A system that declines fraudulent transactions before they happen can prevent these losses – and ensure that when merchants spend money in these areas, it’s for legitimate transactions. Signifyd customers, for example, rely on its Commerce Protection Platform to differentiate between fraudulent and legitimate orders through the use of big data and machine learning. Signifyd also makes retailers whole for approved orders that turn out to be fraudulent.
Fighting fraud also costs money:
- About $3.50 for manual review of transactions
- $12 to challenge the chargeback
To prevent fraud, merchants may have staff manually review transactions, at an estimated cost of 3.47% of the purchase price – or about $3.50 for a $100 shirt. This has a number of disadvantages: It requires hiring and training staff to do the work, and it can also make processing orders take longer. When legitimate customers encounter delays in processing because of these reviews, they may be more likely to cancel orders or not order from the merchant in the future. In addition, if manual reviews weren’t necessary, or were done less frequently, more staff time could be spent on projects that help build the business.
Challenging abusive chargebacks can help recover some lost revenue — but it also requires staff time and training.
All transactions include some costs — for customer acquisition and processing, for example. Fraudulent transactions lead to chargeback fees on top of that. And none of these can be recovered even if the purchase turns out not to be legitimate:
- $2.50 customer acquisition cost
- About $5.50 processing fees
- $15 chargeback fee
Finding a customer – even a fraudster – costs money for advertising: the customer acquisition cost. Each transaction generates processing fees, such as those paid to the ecommerce platform that handles the transaction, as well as the merchant discount fee paid to the bank when the transaction is initiated. These processing fees range, in total, from 2.5% to 6% of the purchase price – so from $2.50 to $6 for a $100 purchase.
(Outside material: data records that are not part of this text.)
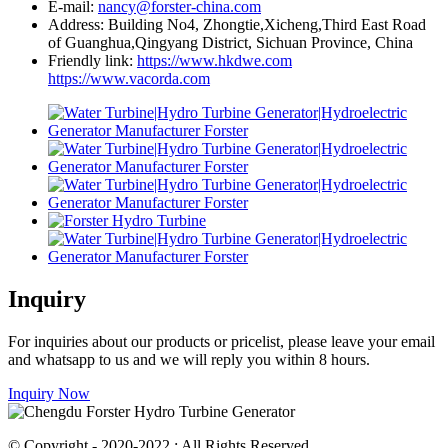
E-mail:
nancy@forster-china.com
Address: Building No4, Zhongtie,Xicheng,Third East Road
of Guanghua,Qingyang District, Sichuan Province, China
Friendly link:
https://www.hkdwe.com
https://www.vacorda.com
Inquiry
For inquiries about our products or pricelist, please leave your email
and whatsapp to us and we will reply you within 8 hours.
Inquiry Now
© Copyright - 2020-2022 : All Rights Reserved.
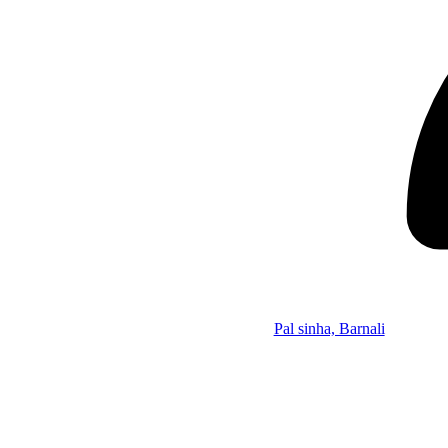
Pal sinha, Barnali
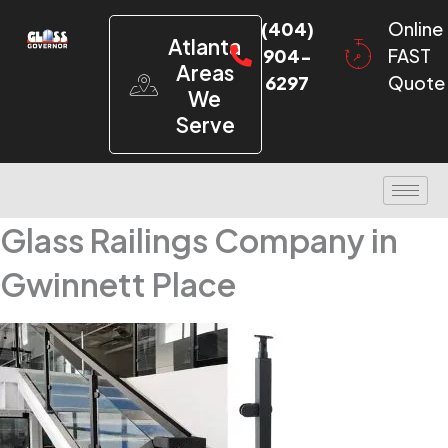
(404)
Online
Atlanta
904-
FAST
Areas
6297
Quote
We
Serve
Glass Railings Company in
Gwinnett Place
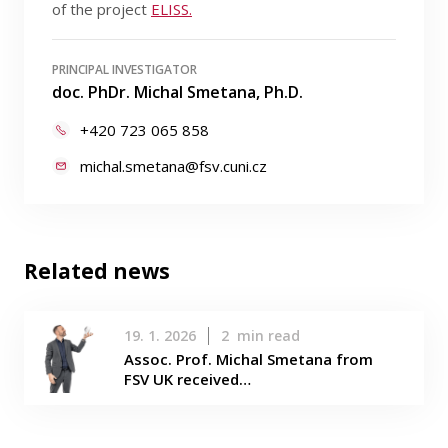
of the project
ELISS.
PRINCIPAL INVESTIGATOR
doc. PhDr. Michal Smetana, Ph.D.
+420 723 065 858
michal.smetana@fsv.cuni.cz
Related news
19. 1. 2026
2
min read
Assoc. Prof. Michal Smetana from
FSV UK received…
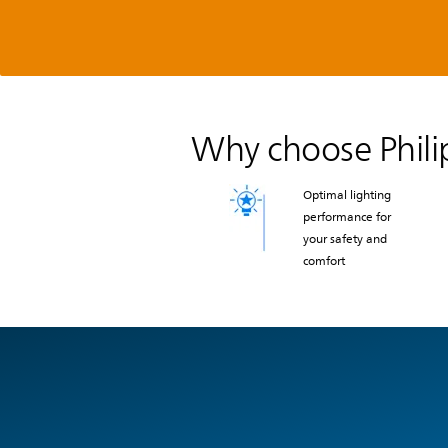
Why choose Philip
Optimal lighting
performance for
your safety and
comfort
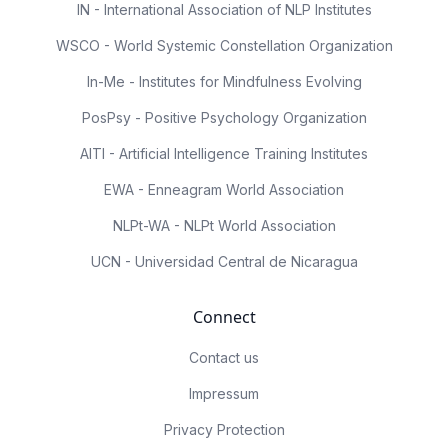
IN - International Association of NLP Institutes
WSCO - World Systemic Constellation Organization
In-Me - Institutes for Mindfulness Evolving
PosPsy - Positive Psychology Organization
AITI - Artificial Intelligence Training Institutes
EWA - Enneagram World Association
NLPt-WA - NLPt World Association
UCN - Universidad Central de Nicaragua
Connect
Contact us
Impressum
Privacy Protection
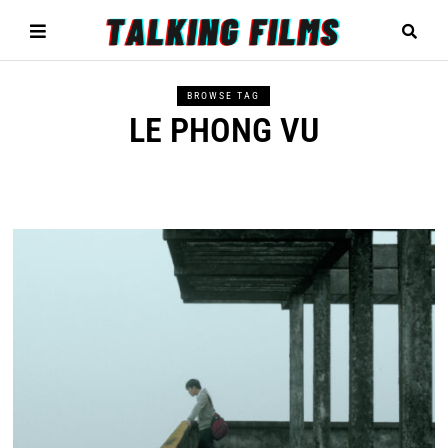
BROWSE TAG
LE PHONG VU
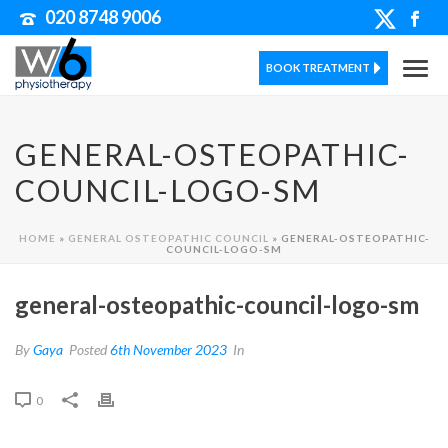
020 8748 9006
BOOK TREATMENT
GENERAL-OSTEOPATHIC-
COUNCIL-LOGO-SM
HOME
»
GENERAL OSTEOPATHIC COUNCIL
»
GENERAL-OSTEOPATHIC-
COUNCIL-LOGO-SM
general-osteopathic-council-logo-sm
By
Gaya
Posted
6th November 2023
In
0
And when the fraud is discovered and the owner of the credit card whose number was used refuses to pay, the card issuer not only takes back the payment – it collects a chargeback fee. Even if a chargeback is canceled or successfully disputed, the merchant still has to pay the chargeback fee.
The best defense against these unrecoverable charges: a system that can stop fraudulent transactions before they happen. This prevents chargeback fees and ensures that the other fees are going toward true sales. Signifyd’s Abuse Prevention, for instance, provides automated chargeback recovery services and extends its guarantee to chargebacks.
Fraud comes with other costs, too, which are difficult to quantify but important nonetheless.
The brand’s reputation may take a hit when a legitimate consumer is taken advantage of by a fraudster. The consumer – and others – may blame the merchant for the fraud. In fact, a Signifyd consumer survey found that more than half of consumers who’d experienced a fraudulent charge on their credit card thought less of the retailer involved because of the fraud. If the stolen goods are resold by unauthorized retailers, that can lead to additional reputational damage.
Once fraudsters see that a particular merchant is a good target, word may spread – leading to more fraud and more costs. There is even the potential, if merchants are seeing too many chargebacks, that payment processors and banks may refuse to process the retailer’s transactions.
Finally, the total cost of fraud includes the lost opportunity: Instead of paying for a fraudster to click through an ad and going through the effort and expense of sending the shirt off to someone who isn’t a real customer, the merchant could have spent that money on a true customer, helping to build a loyal customer base.